Standard Classification of Hydraulic Fluids for Environmental Impact
4.1 This classification establishes categories of hydraulic fluids which are distinguished by their response to certain standardized laboratory procedures. These procedures indicate the possible response of some environmental compartments to the introduction of the hydraulic fluid. One set of procedures measures the aerobic aquatic biodegradability (environmental persistence) of the fluids and another set of procedures estimates the acute ecotoxicity effects of the fluids.
4.1.1 Although this classification includes categories for both persistence and ecotoxicity, there is no relationship between the two categories. They may be used independently of each other, that is, a hydraulic fluid can be categorized with respect to both sets of laboratory procedures, or to persistence but not ecotoxicity, or to ecotoxicity but not persistence.
4.1.2 There is no relationship between the categories achieved by a hydraulic fluid for persistence and for ecotoxicity. The placing of a hydraulic fluid with regard to one set of categories has no predictive value as to its placement with regard to the other set of categories.
4.2 The test procedures used to establish the categories of hydraulic fluids are laboratory standard tests and are not intended to simulate the natural environment. Definitive field studies capable of correlating test results with the actual environmental impact of hydraulic fluids are usually site specific and so are not directly applicable to this classification. Therefore, the categories established by this classification can serve only as guidance to estimate the actual impact that the hydraulic fluids might have on any particular environment.
4.3 This classification can be used by producers and users of hydraulic fluids to establish a common set of references that describe some aspects of the anticipated environmental impact of hydraulic fluids which are incidental to their use.
4.4 Inclusion of a hydraulic fluid in any category of this classification does not imply that the hydraulic fluid is suitable for use in any particular hydraulic system application.
4.5 The composition of hydraulic fluids may change with use and any change could influence the environmental impact of a used hydraulic fluid. Therefore, the classification of a hydraulic fluid may change upon use depending on the type and extent of the use.
1.1 This classification covers all unused fully formulated hydraulic fluids in their original form.
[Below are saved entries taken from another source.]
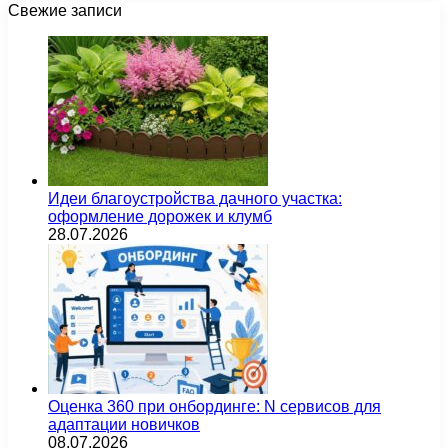
Свежие записи
Идеи благоустройства дачного участка:
оформление дорожек и клумб
28.07.2026
Оценка 360 при онбординге: N сервисов для
адаптации новичков
08.07.2026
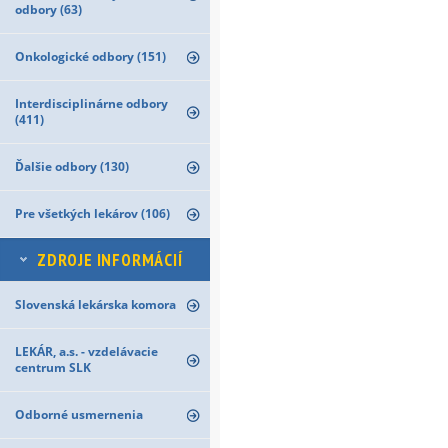
odbory (63)
Onkologické odbory (151)
Interdisciplinárne odbory
(411)
Ďalšie odbory (130)
Pre všetkých lekárov (106)
ZDROJE INFORMÁCIÍ
Slovenská lekárska komora
LEKÁR, a.s. - vzdelávacie
centrum SLK
Odborné usmernenia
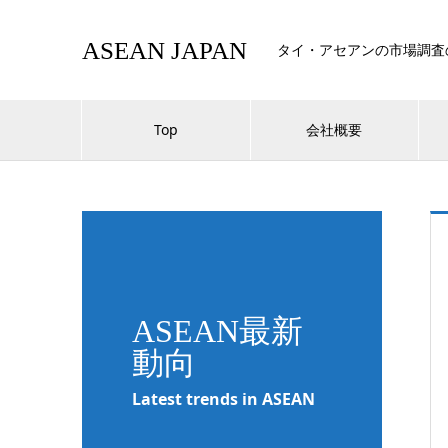
ASEAN JAPAN
タイ・アセアンの市場調査
Top
会社概要
ASEAN最新
動向
Latest trends in ASEAN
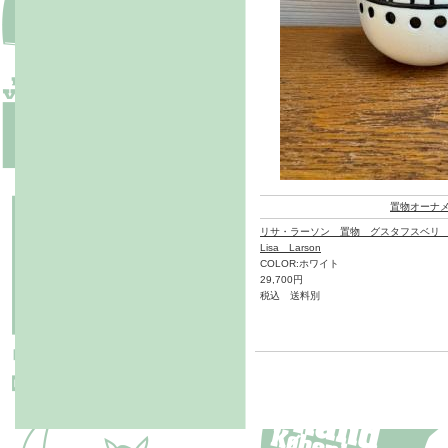
置物オーナ
リサ・ラーソン 置物 グスタフスベリ
Lisa Larson
COLOR:ホワイト
29,700円
税込 送料別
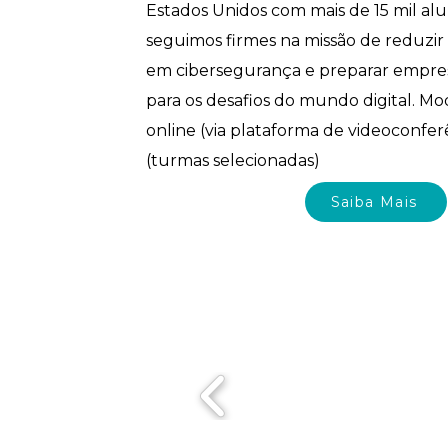
Estados Unidos com mais de 15 mil alu
seguimos firmes na missão de reduzir
em cibersegurança e preparar empresa
para os desafios do mundo digital. Mod
online (via plataforma de videoconfer
(turmas selecionadas)
Saiba Mais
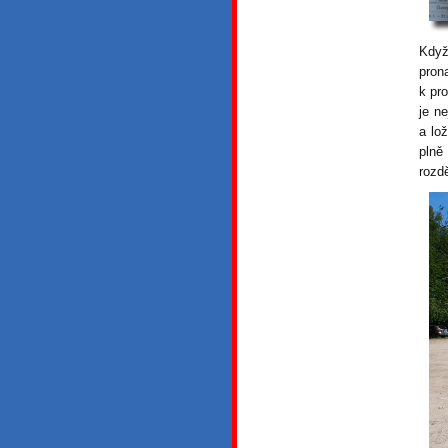
Když
pron
k pr
je n
a lo
plně
rozd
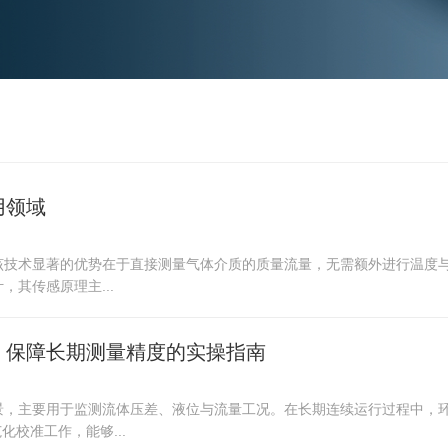
用领域
。该技术显著的优势在于直接测量气体介质的质量流量，无需额外进行温度
，其传感原理主...
骤：保障长期测量精度的实操指南
场景，主要用于监测流体压差、液位与流量工况。在长期连续运行过程中，
校准工作，能够...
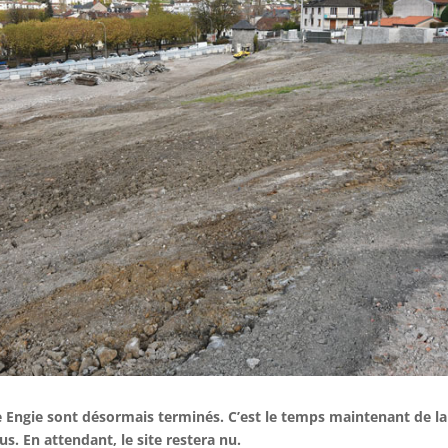
e Engie sont désormais terminés. C’est le temps maintenant de la 
us. En attendant, le site restera nu.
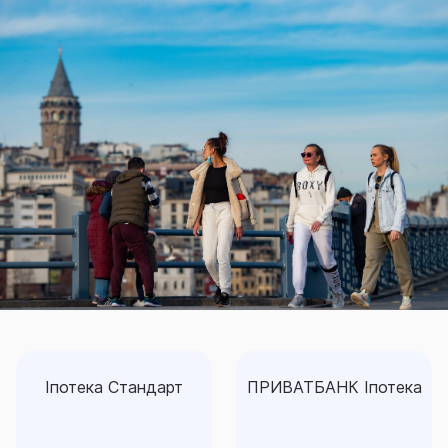
Іпотека Стандарт
ПРИВАТБАНК Іпотека
Іпотека Стандарт
ПРИВАТБАНК Іпотека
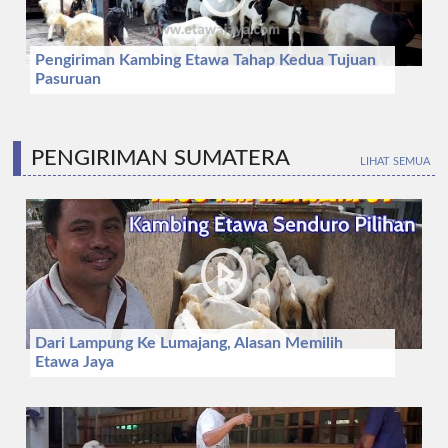
Pengiriman Kambing Etawa Tahap Kedua Tujuan
Pasuruan
PENGIRIMAN SUMATERA
LIHAT SEMUA
Dari Lampung Ke Lumajang, Alasan Memilih
Etawa Jaya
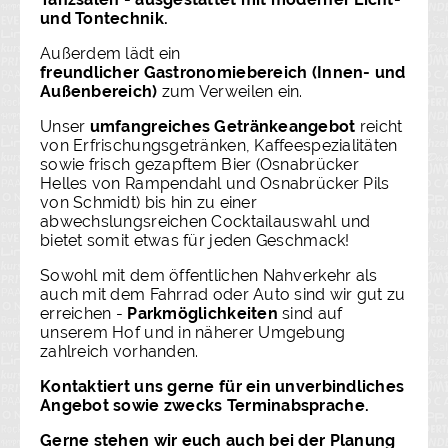
und Tontechnik.
Außerdem lädt ein
freundlicher Gastronomiebereich (Innen- und
Außenbereich)
zum Verweilen ein.
Unser
umfangreiches Getränkeangebot
reicht
von Erfrischungsgetränken, Kaffeespezialitäten
sowie frisch gezapftem Bier (Osnabrücker
Helles von Rampendahl und Osnabrücker Pils
von Schmidt) bis hin zu einer
abwechslungsreichen Cocktailauswahl und
bietet somit etwas für jeden Geschmack!
Sowohl mit dem öffentlichen Nahverkehr als
auch mit dem Fahrrad oder Auto sind wir gut zu
erreichen -
Parkmöglichkeiten
sind auf
unserem Hof und in näherer Umgebung
zahlreich vorhanden.
Kontaktiert uns gerne für ein unverbindliches
Angebot sowie zwecks Terminabsprache.
Gerne stehen wir euch auch bei der Planung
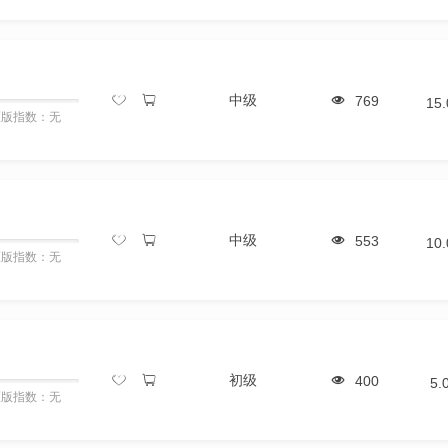
中级
769
15
原版指数：无
中级
553
10
原版指数：无
初级
400
5.
原版指数：无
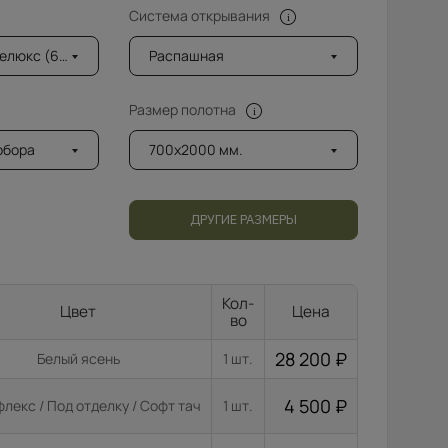
Система открывания
6мм) с фацетом
Распашная
Размер полотна
добора
700x2000 мм.
ДРУГИЕ РАЗМЕРЫ
Кол-
Цвет
Цена
во
28 200
₽
Белый ясень
1 шт.
4 500
₽
лекс / Под отделку / Софт тач
1 шт.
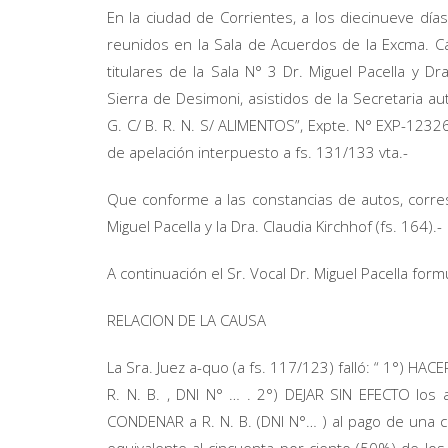
En la ciudad de Corrientes, a los diecinueve dí
reunidos en la Sala de Acuerdos de la Excma. Cá
titulares de la Sala N° 3 Dr. Miguel Pacella y Dr
Sierra de Desimoni, asistidos de la Secretaria aut
G. C/ B. R. N. S/ ALIMENTOS”, Expte. N° EXP-1232
de apelación interpuesto a fs. 131/133 vta.-
Que conforme a las constancias de autos, corre
Miguel Pacella y la Dra. Claudia Kirchhof (fs. 164).-
A continuación el Sr. Vocal Dr. Miguel Pacella formu
RELACION DE LA CAUSA
La Sra. Juez a-quo (a fs. 117/123) falló: “ 1°) HAC
R. N. B. , DNI N° … . 2°) DEJAR SIN EFECTO los 
CONDENAR a R. N. B. (DNI N°… ) al pago de una cuot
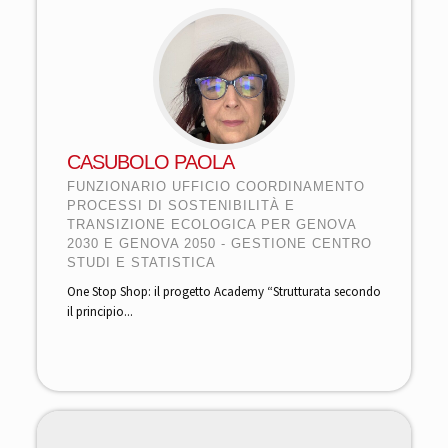
CASUBOLO PAOLA
FUNZIONARIO UFFICIO COORDINAMENTO
PROCESSI DI SOSTENIBILITÀ E
TRANSIZIONE ECOLOGICA PER GENOVA
2030 E GENOVA 2050 - GESTIONE CENTRO
STUDI E STATISTICA
One Stop Shop: il progetto Academy “Strutturata secondo
il principio...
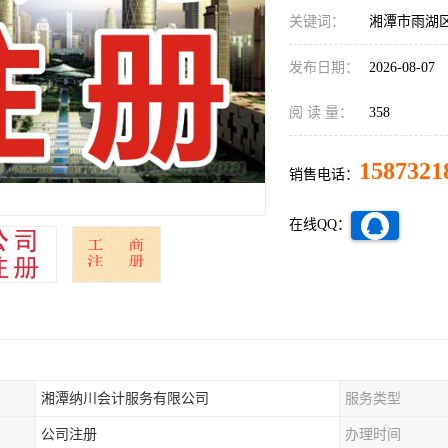
关键词：
湘潭市雨湖
发布日期：
2026-08-07
阅 读 量：
358
1587321
销售电话：
在线QQ：
湘潭纳川会计服务有限公司
服务类型
公司注册
办理时间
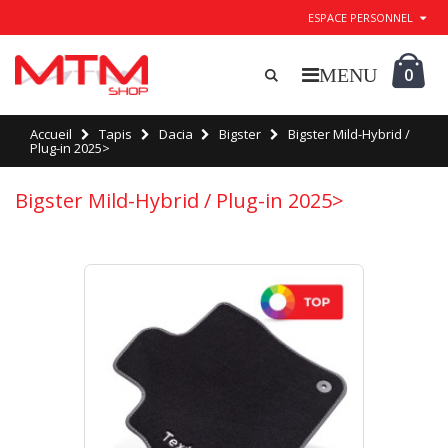
ESPACE PERSONNEL
0
Accueil
Tapis
Dacia
Bigster
Bigster Mild-Hybrid /
Plug-in 2025>
Bigster Mild-Hybrid / Plug-in 2025>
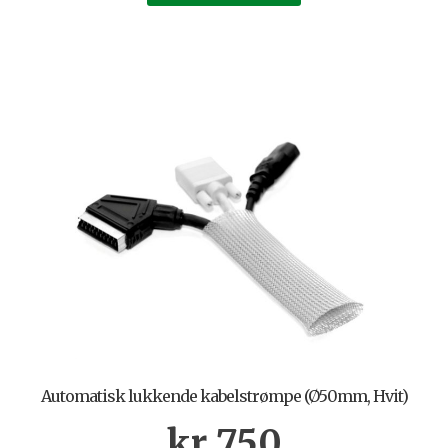
Automatisk lukkende kabelstrømpe (Ø50mm, Hvit)
kr
750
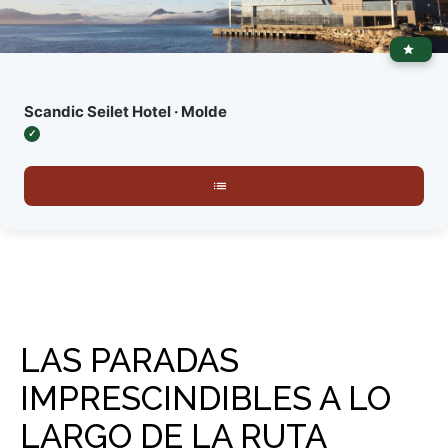
Scandic Seilet Hotel · Molde
LAS PARADAS
IMPRESCINDIBLES A LO
LARGO DE LA RUTA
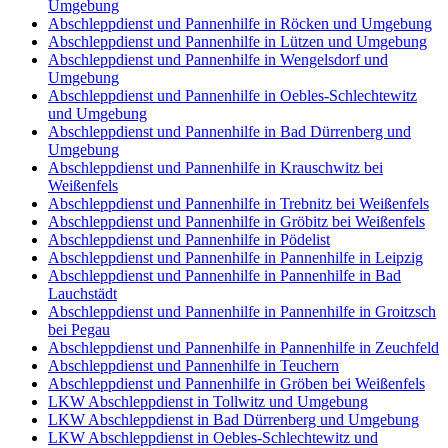
Umgebung
Abschleppdienst und Pannenhilfe in Röcken und Umgebung
Abschleppdienst und Pannenhilfe in Lützen und Umgebung
Abschleppdienst und Pannenhilfe in Wengelsdorf und
Umgebung
Abschleppdienst und Pannenhilfe in Oebles-Schlechtewitz
und Umgebung
Abschleppdienst und Pannenhilfe in Bad Dürrenberg und
Umgebung
Abschleppdienst und Pannenhilfe in Krauschwitz bei
Weißenfels
Abschleppdienst und Pannenhilfe in Trebnitz bei Weißenfels
Abschleppdienst und Pannenhilfe in Gröbitz bei Weißenfels
Abschleppdienst und Pannenhilfe in Pödelist
Abschleppdienst und Pannenhilfe in Pannenhilfe in Leipzig
Abschleppdienst und Pannenhilfe in Pannenhilfe in Bad
Lauchstädt
Abschleppdienst und Pannenhilfe in Pannenhilfe in Groitzsch
bei Pegau
Abschleppdienst und Pannenhilfe in Pannenhilfe in Zeuchfeld
Abschleppdienst und Pannenhilfe in Teuchern
Abschleppdienst und Pannenhilfe in Gröben bei Weißenfels
LKW Abschleppdienst in Tollwitz und Umgebung
LKW Abschleppdienst in Bad Dürrenberg und Umgebung
LKW Abschleppdienst in Oebles-Schlechtewitz und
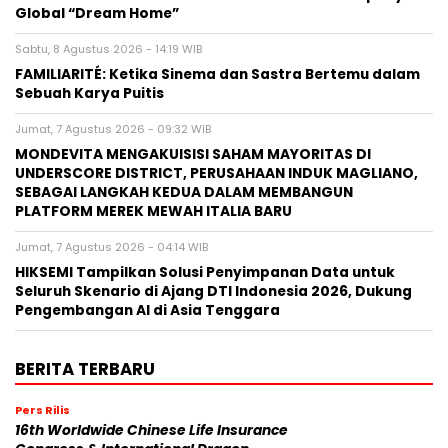
Global “Dream Home”
Sabtu, 8 Agustus 2026 - 14:19 WIB
FAMILIARITÉ: Ketika Sinema dan Sastra Bertemu dalam
Sebuah Karya Puitis
Jumat, 7 Agustus 2026 - 09:32 WIB
MONDEVITA MENGAKUISISI SAHAM MAYORITAS DI
UNDERSCORE DISTRICT, PERUSAHAAN INDUK MAGLIANO,
SEBAGAI LANGKAH KEDUA DALAM MEMBANGUN
PLATFORM MEREK MEWAH ITALIA BARU
Jumat, 7 Agustus 2026 - 04:14 WIB
HIKSEMI Tampilkan Solusi Penyimpanan Data untuk
Seluruh Skenario di Ajang DTI Indonesia 2026, Dukung
Pengembangan AI di Asia Tenggara
BERITA TERBARU
Pers Rilis
16th Worldwide Chinese Life Insurance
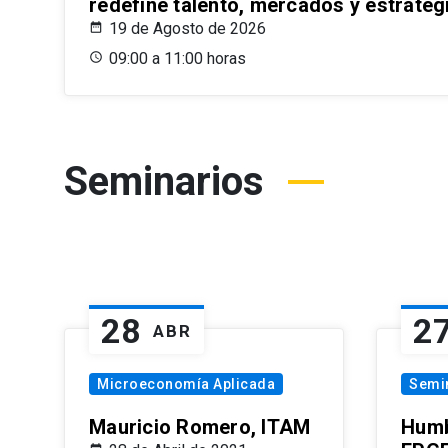
redefine talento, mercados y estrateg
19 de Agosto de 2026
09:00 a 11:00 horas
Seminarios
28
2
ABR
Microeconomía Aplicada
Semi
Mauricio Romero, ITAM
Humb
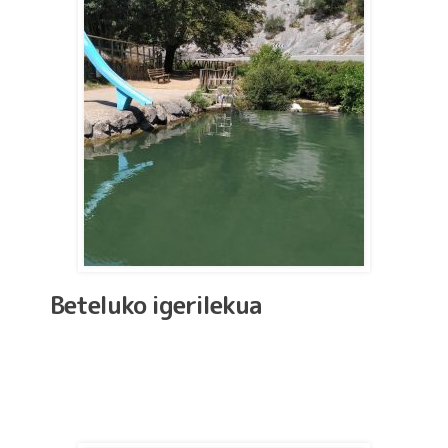
Beteluko igerilekua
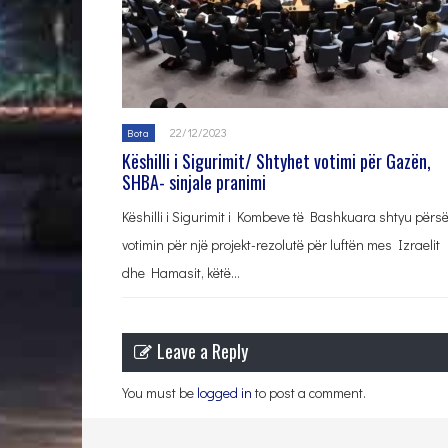
22/12/2023
Bota
Këshilli i Sigurimit/ Shtyhet votimi për Gazën,
SHBA- sinjale pranimi
Këshilli i Sigurimit i Kombeve të Bashkuara shtyu përsë
votimin për një projekt-rezolutë për luftën mes Izraelit
dhe Hamasit, këtë…
Leave a Reply
You must be
logged in
to post a comment.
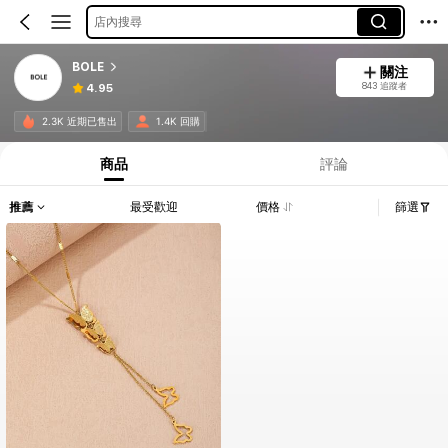
店內搜尋
BOLE
關注
843 追蹤者
4.95
2.3K 近期已售出
1.4K 回購
商品
評論
推薦
最受歡迎
價格
篩選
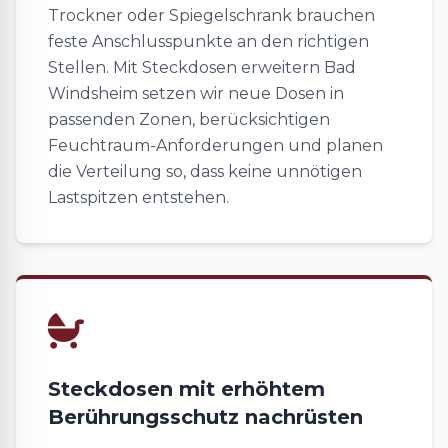
Trockner oder Spiegelschrank brauchen
feste Anschlusspunkte an den richtigen
Stellen. Mit Steckdosen erweitern Bad
Windsheim setzen wir neue Dosen in
passenden Zonen, berücksichtigen
Feuchtraum-Anforderungen und planen
die Verteilung so, dass keine unnötigen
Lastspitzen entstehen.
Steckdosen mit erhöhtem
Berührungsschutz nachrüsten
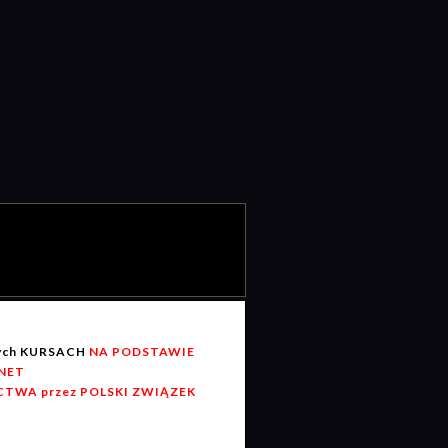
wych KURSACH
NA PODSTAWIE
RNET
TWA przez POLSKI ZWIĄZEK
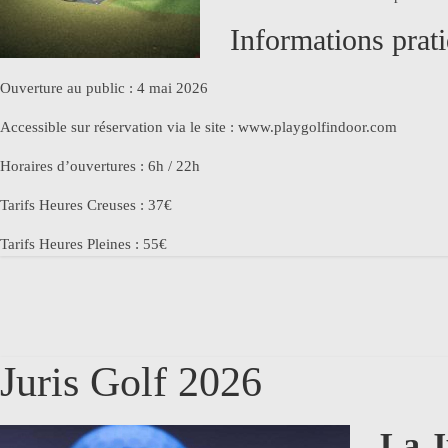
Informations prati
Ouverture au public : 4 mai 2026
Accessible sur réservation via le site : www.playgolfindoor.com
Horaires d’ouvertures : 6h / 22h
Tarifs Heures Creuses : 37€
Tarifs Heures Pleines : 55€
Juris Golf 2026
La J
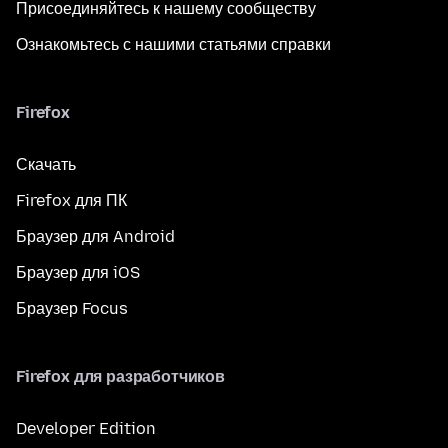
Присоединяйтесь к нашему сообществу
Ознакомьтесь с нашими статьями справки
Firefox
Скачать
Firefox для ПК
Браузер для Android
Браузер для iOS
Браузер Focus
Firefox для разработчиков
Developer Edition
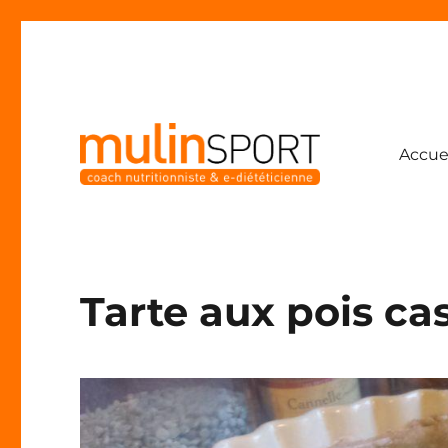
Accue
Coach nutritionniste & e-diététicienne
Mulinsport
Tarte aux pois ca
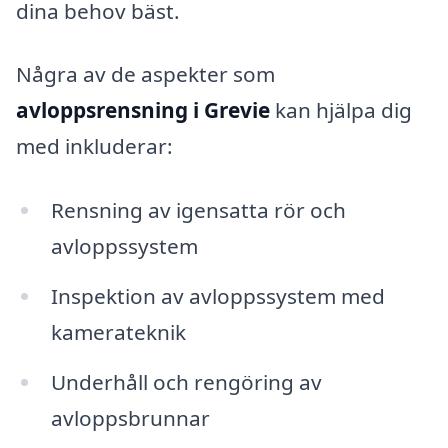
dina behov bäst.
Några av de aspekter som
avloppsrensning i Grevie
kan hjälpa dig
med inkluderar:
Rensning av igensatta rör och
avloppssystem
Inspektion av avloppssystem med
kamerateknik
Underhåll och rengöring av
avloppsbrunnar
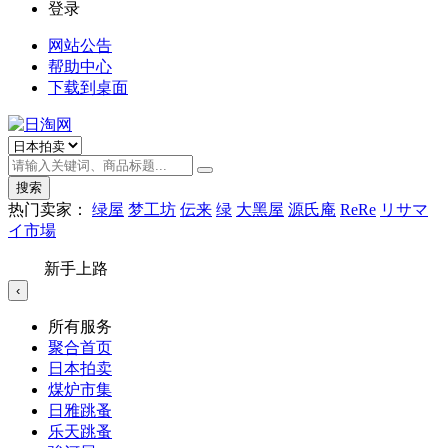
登录
网站公告
帮助中心
下载到桌面
搜索
热门卖家：
绿屋
梦工坊
伝来
绿
大黑屋
源氏庵
ReRe
リサマ
イ市場
新手上路
‹
所有服务
聚合首页
日本拍卖
煤炉市集
日雅跳蚤
乐天跳蚤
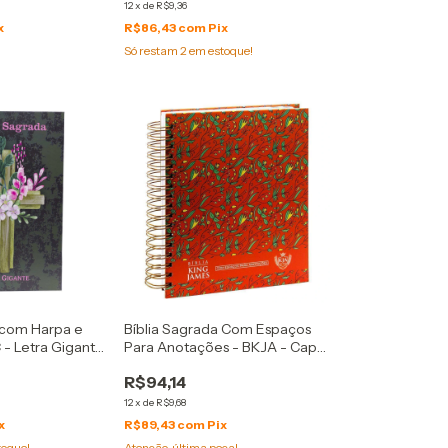
12
x
de
R$9,36
x
R$86,43
com
Pix
Só restam
2
em estoque!
 com Harpa e
Bíblia Sagrada Com Espaços
 - Letra Gigante
Para Anotações - BKJA - Capa
uz Flores
Dura Floral Cor Salmão
R$94,14
12
x
de
R$9,68
x
R$89,43
com
Pix
toque!
Atenção, última peça!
1.2 This classification establishes categories for the impact of hydraulic fluids on different environmental compartments as shown in Table 1. Fluids are assigned designations within these categories; for example PwL, Pwe, and so forth, based on performance in specified tests.
1.3 This classification includes environmental persistence and acute ecotoxicity as aspects of environmental impact. Although environmental persistence is discussed first, this classification does not imply that considerations of environmental persistence should take precedence over concerns for ecotoxicity.
1.3.1 Environmental persistence describes long term impact of hydraulic fluids to the environment. Environmental persistence is preferably measured by ultimate biodegradation but can also be measured by other means.
1.3.2 Acute toxicity describes the immediate toxic impact of hydraulic fluids to the environment. Acute toxicity is preferably measured by the three trophic levels of aquatic organisms (Algae, Crustacea, and Fish).
1.4 Another important aspect of environmental impact is bioaccumulation. This aspect is not addressed in the present classification because adequate test methods do not yet exist to measure bioaccumulation of hydraulic fluids.
1.5 The present classification addresses the fresh water and soil environmental compartments. At this time marine and anaerobic environmental compartments are not included, although they are pertinent for many uses of hydraulic fluids. Hydraulic fluids are expected to have no significant impact on the atmosphere; therefore that compartment is not addressed.
1.6 This classification addresses releases to the environment which are incidental to the use of a hydraulic fluid. The classification is not intended to address environmental impact in situations of major, accidental release. Nothing in this classification should be taken to relieve the user of the responsibility to properly use and dispose of hydraulic fluids.
1.7 This classification does not cover any performance properties of a hydraulic fluid which relate to its performance in a hydraulic system.
1.8 This standard does not purport to address all of the safety concerns, if any, associated with its use. It is the responsibility of the user of this standard to establish appropriate safety, health, and environmental practices and determine the applicability of regulatory limitations prior to use.
1.9 This international standard was developed in accordance with internationally recognized principles on standardization established in the Decision on Principles for the Development of International Standards, Guides and Recommendations issued by the World Trade Organization Technical Barriers to Trade (TBT) Committee.